Hoje, ao atravessar o planalto poeirento perto do Mar Vermelho, o que se vê não é uma cidade, mas uma cicatriz: valas abertas, fundações interrompidas a meio, e grupos de acampamentos onde trabalhadores migrantes dormem em módulos pré-fabricados, iluminados por holofotes agressivos que, à noite, dão ao deserto um brilho frio e industrial. O futuro ficou suspenso, como uma frase que não chega ao ponto final.
Nas apresentações lustrosas mostradas em Davos e em conferências tecnológicas de Miami a Singapura, a megacidade chamada NEOM deveria estender-se como uma lâmina prateada por 170 km de terreno “vazio”. Dentro: agricultura vertical, empregadas robotizadas e deslocações perfeitas de 20 minutos. Fora: natureza intocada e céus estrelados.
No terreno, o tom muda. Empreiteiros falam baixo sobre fases reduzidas e pagamentos atrasados. Um operador de drones que filmou imagens promocionais nos primeiros tempos agora trabalha sobretudo para promotores imobiliários em Riade; conta que equipas estrangeiras perguntam logo, meio a brincar: “Então… a A Linha existe mesmo?” Conduzem três horas, saem para a areia ao vento e percebem, em silêncio, a distância entre a fantasia e o betão e o aço.
Por trás do espectáculo há uma lógica antiga: dinheiro do petróleo a tentar comprar tempo. Os decisores sauditas sabem que os poços não jorrarão para sempre e que uma população jovem não viverá de promessas indefinidamente. NEOM - e, em particular, a A Linha - foi pensado como um atalho para o futuro: um projecto único, monumental, que empurraria o país para uma era pós-petróleo e impressionaria um mundo desconfiado.
Mas os megaprojectos têm gravidade própria. Quando as câmaras se afastam, ficam derrapagens orçamentais, aldeias esvaziadas e estradas inacabadas a prolongarem-se até ao nada. A pergunta que muitos locais sussurram, quase sempre sem registo, não é se o sonho era suficientemente grande - é quem falará se o sonho encolher sem anúncio. Quem responderá pelo dinheiro, pela terra e pelas pessoas apanhadas no caminho.
NEOM e A Linha entre progresso e parque temático: como o sonho se torce no terreno
Desde o início, NEOM foi apresentado como uma aposta no progresso. O príncipe herdeiro falou num “novo Vale do Silício”, um laboratório para inteligência artificial, hidrogénio verde e biotecnologia. Consultores ocidentais chegaram, ficaram em complexos de luxo junto à costa e produziram relatórios volumosos com palavras como “ruptura”, “ecossistema” e “regeneração”. Nos diapositivos, tudo parecia quase arrumado.

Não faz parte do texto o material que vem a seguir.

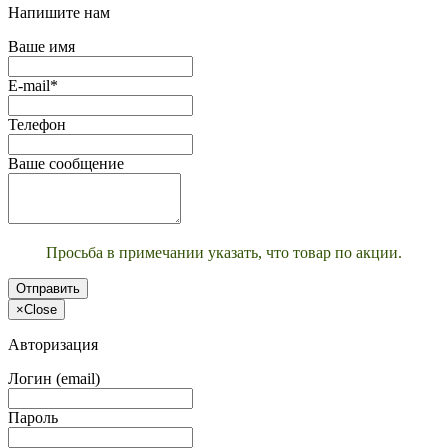
Напишите нам
Ваше имя
E-mail*
Телефон
Ваше сообщение
Просьба в примечании указать, что товар по акции.
Отправить
×
Close
Авторизация
Логин (email)
Пароль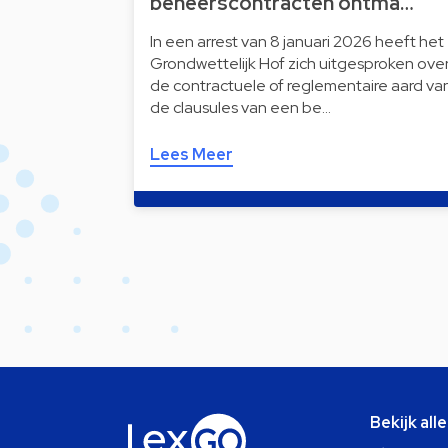
beheerscontracten ontma…
In een arrest van 8 januari 2026 heeft het
Grondwettelijk Hof zich uitgesproken ove
de contractuele of reglementaire aard va
de clausules van een be…
Lees Meer
Bekijk all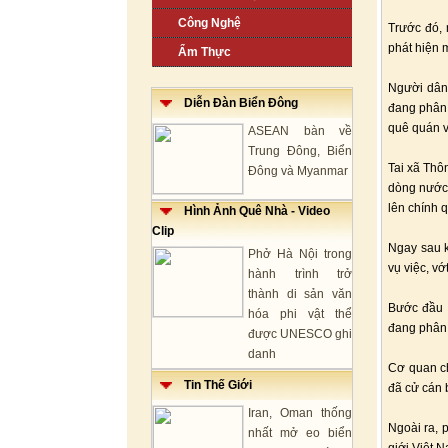
Công Nghệ
Trước đó, 
phát hiện m
Ẩm Thực
Người dân 
Diễn Đàn Biển Đông
đang phân 
quê quán v
ASEAN bàn về
Trung Đông, Biển
Tai xã Thô
Đông và Myanmar
dòng nước 
lên chính 
Hình Ảnh Quê Nhà - Video
Clip
Ngay sau k
Phở Hà Nội trong
vụ việc, vớt
hành trình trở
thành di sản văn
Bước đầu x
hóa phi vật thể
đang phân 
được UNESCO ghi
danh
Cơ quan ch
Tin Thế Giới
đã cử cán 
Iran, Oman thống
Ngoài ra, 
nhất mở eo biển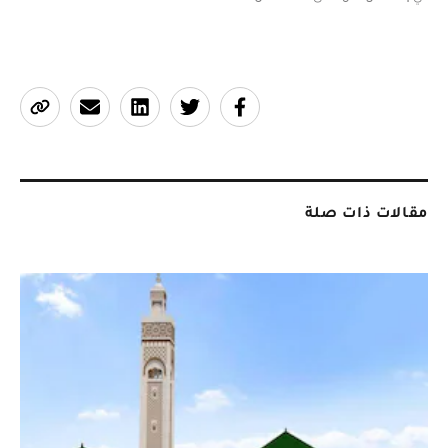
مقالات ذات صلة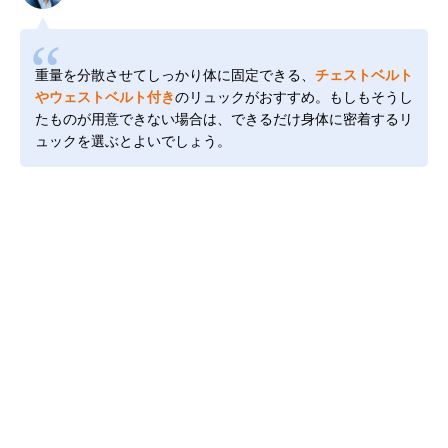
重量を分散させてしっかり体に固定できる、
チェストベルト
やウェストベルト付き
のリュックがおすすめ。もしもそうし
たものが用意できない場合は、できるだけ身体に密着するリ
ュックを選ぶとよいでしょう。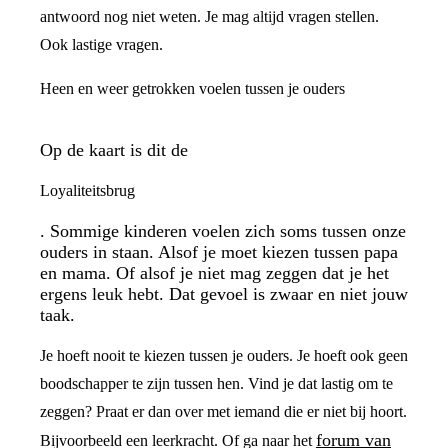
antwoord nog niet weten. Je mag altijd vragen stellen.
Ook lastige vragen.
Heen en weer getrokken voelen tussen je ouders
Op de kaart is dit de
Loyaliteitsbrug
. Sommige kinderen voelen zich soms tussen onze
ouders in staan. Alsof je moet kiezen tussen papa
en mama. Of alsof je niet mag zeggen dat je het
ergens leuk hebt. Dat gevoel is zwaar en niet jouw
taak.
Je hoeft nooit te kiezen tussen je ouders. Je hoeft ook geen
boodschapper te zijn tussen hen. Vind je dat lastig om te
zeggen? Praat er dan over met iemand die er niet bij hoort.
forum van
Bijvoorbeeld een leerkracht. Of ga naar het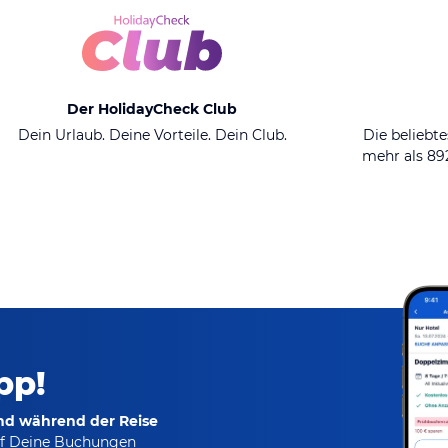
Der HolidayCheck Club
Dein Urlaub. Deine Vorteile. Dein Club.
Die beliebte
mehr als 8
pp!
und während der Reise
f Deine Buchungen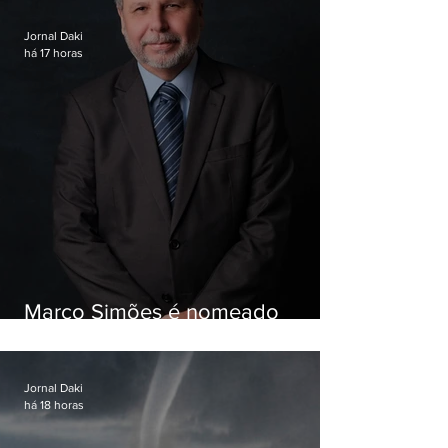
Jornal Daki
há 17 horas
Marco Simões é nomeado
secretário de Estado de Governo
Jornal Daki
há 18 horas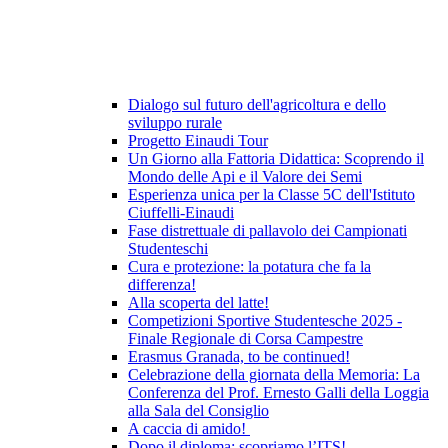
Dialogo sul futuro dell'agricoltura e dello
sviluppo rurale
Progetto Einaudi Tour
Un Giorno alla Fattoria Didattica: Scoprendo il
Mondo delle Api e il Valore dei Semi
Esperienza unica per la Classe 5C dell'Istituto
Ciuffelli-Einaudi
Fase distrettuale di pallavolo dei Campionati
Studenteschi
Cura e protezione: la potatura che fa la
differenza!
Alla scoperta del latte!
Competizioni Sportive Studentesche 2025 -
Finale Regionale di Corsa Campestre
Erasmus Granada, to be continued!
Celebrazione della giornata della Memoria: La
Conferenza del Prof. Ernesto Galli della Loggia
alla Sala del Consiglio
A caccia di amido!
Dopo il diploma: scopriamo l’ITS!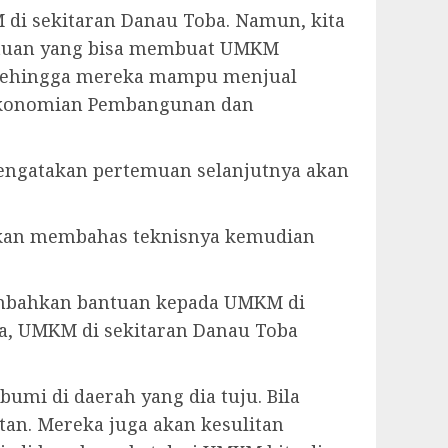
di sekitaran Danau Toba. Namun, kita
antuan yang bisa membuat UMKM
n sehingga mereka mampu menjual
erekonomian Pembangunan dan
engatakan pertemuan selanjutnya akan
 akan membahas teknisnya kemudian
ambahkan bantuan kepada UMKM di
ka, UMKM di sekitaran Danau Toba
umi di daerah yang dia tuju. Bila
tan. Mereka juga akan kesulitan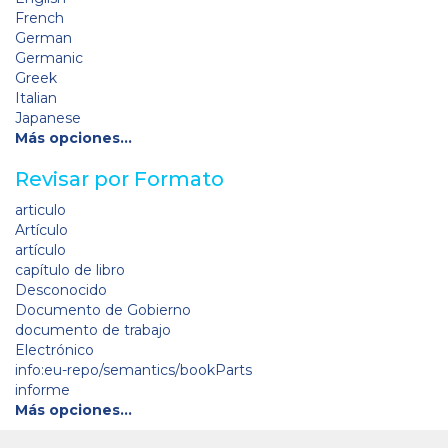
French
German
Germanic
Greek
Italian
Japanese
Más opciones…
Revisar por Formato
articulo
Artículo
artículo
capítulo de libro
Desconocido
Documento de Gobierno
documento de trabajo
Electrónico
info:eu-repo/semantics/bookParts
informe
Más opciones…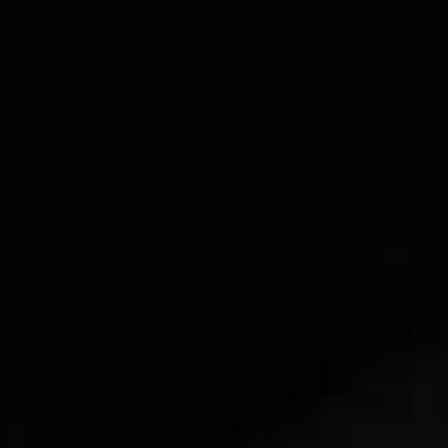
Encontre uma 
Transmissão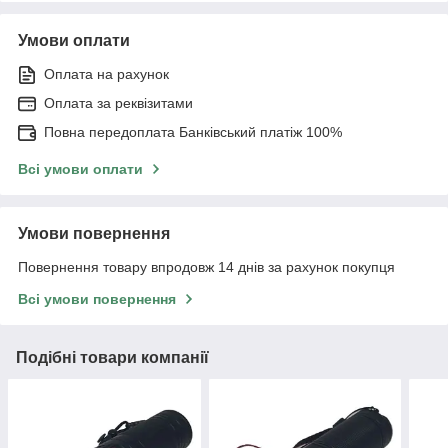
Умови оплати
Оплата на рахунок
Оплата за реквізитами
Повна передоплата Банківський платіж 100%
Всі умови оплати
Умови повернення
Повернення товару впродовж 14 днів за рахунок покупця
Всі умови повернення
Подібні товари компанії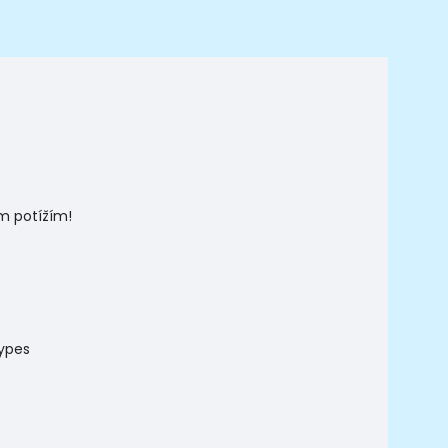
m potížím!
Types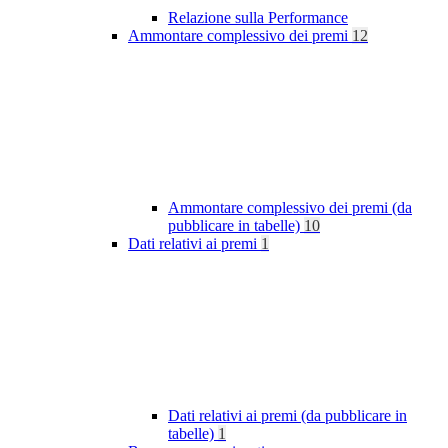
Relazione sulla Performance
Ammontare complessivo dei premi
12
Ammontare complessivo dei premi (da
pubblicare in tabelle)
10
Dati relativi ai premi
1
Dati relativi ai premi (da pubblicare in
tabelle)
1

Na vida real do deserto, nada é assim tão arrumado. Pescadores de pequenas povoações perto do Golfo de Ácaba descrevem notificações para sair, compensações que lhes pareceram opacas e apressadas. Famílias tribais da comunidade Huwaitat, ligadas há gerações a esta terra dura, passaram a ser tratadas como “obstáculos” a uma utopia futurista vendida aos media globais como se ali não existisse ninguém. Para essas pessoas, o progresso chegou na forma de uma batida à porta.
Há um episódio que reaparece sempre que se fala com quem conhece a região. Em 2020, um activista conhecido da tribo Huwaitat, Abdul Rahim al‑Huwaiti, publicou vídeos a recusar abandonar a casa ancestral por causa do desenvolvimento de NEOM. Dias depois, morreu num tiroteio que as autoridades descreveram como troca de disparos durante uma tentativa de detenção. Para muitos locais, soou menos a incidente de ordem pública e mais a aviso.
Os números, por sua vez, contam uma história mais fria: já foram injectadas dezenas de milhares de milhões de dólares em NEOM e em projectos “irmãos”, do resort de montanha Trojena às ilhas de luxo no Mar Vermelho. Os contratos vão para gigantes globais da construção. Alguns funcionários de fases iniciais relatam gastos exuberantes em marketing, eventos para VIP e consultores a voarem em classe executiva de Londres para reuniões de uma hora. O ritmo a que se queima dinheiro é espantoso, mesmo para padrões do Golfo, enquanto a linha no chão do deserto mal risca o horizonte.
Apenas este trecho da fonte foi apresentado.